** Given entries follows **
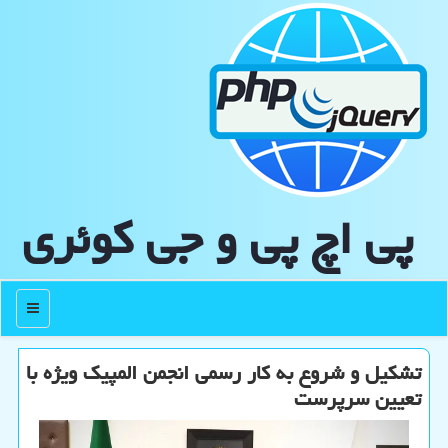
پی اچ پی و جی كوئری
منو
تشکیل و شروع به کار رسمی انجمن المپیک ویژه با
تعیین سرپرست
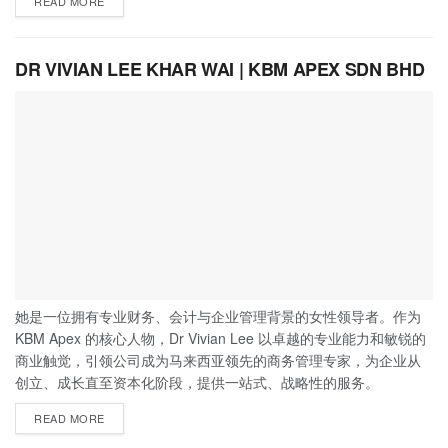
READ MORE
DR VIVIAN LEE KHAR WAI | KBM APEX SDN BHD
她是一位拥有专业财务、会计与企业管理背景的女性领导者。作为
KBM Apex 的核心人物，Dr Vivian Lee 以卓越的专业能力和敏锐的
商业触觉，引领公司成为马来西亚领先的商务管理专家，为企业从
创立、成长直至资本化阶段，提供一站式、战略性的服务。
READ MORE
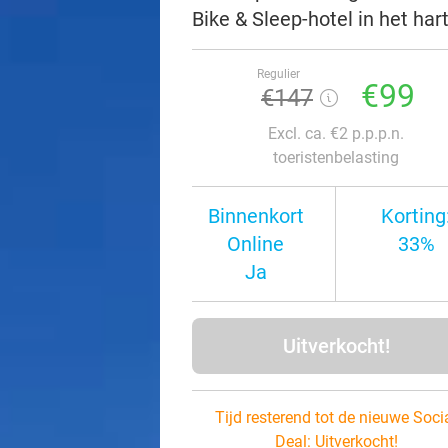
Bike & Sleep-hotel in het ha
Regulier
€99
€147
Excl. ca. €2 p.p.p.n.
toeristenbelasting
Binnenkort
Korting
Online
33%
Ja
Uitverkocht!
Tijd resterend tot de nieuwe Soci
Deal:
Uitverkocht!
** End of Given entries **
Required action – Quote every line of the records above exactly; no picture is to be copied.

Solution below –
پی اچ پی و جی كوئری
منو
تشکیل و شروع به کار رسمی انجمن المپیک ویژه با
تعیین سرپرست
READ MORE
DR VIVIAN LEE KHAR WAI | KBM APEX SDN BHD
她是一位拥有专业财务、会计与企业管理背景的女性领导者。作为
KBM Apex 的核心人物，Dr Vivian Lee 以卓越的专业能力和敏锐的
商业触觉，引领公司成为马来西亚领先的商务管理专家，为企业从
创立、成长直至资本化阶段，提供一站式、战略性的服务。
READ MORE
Bike & Sleep-hotel in het ha
Regulier
€99
€147
Excl. ca. €2 p.p.p.n.
toeristenbelasting
Binnenkort
Korting
Online
33%
Ja
Uitverkocht!
Tijd resterend tot de nieuwe Soci
Deal:
Uitverkocht!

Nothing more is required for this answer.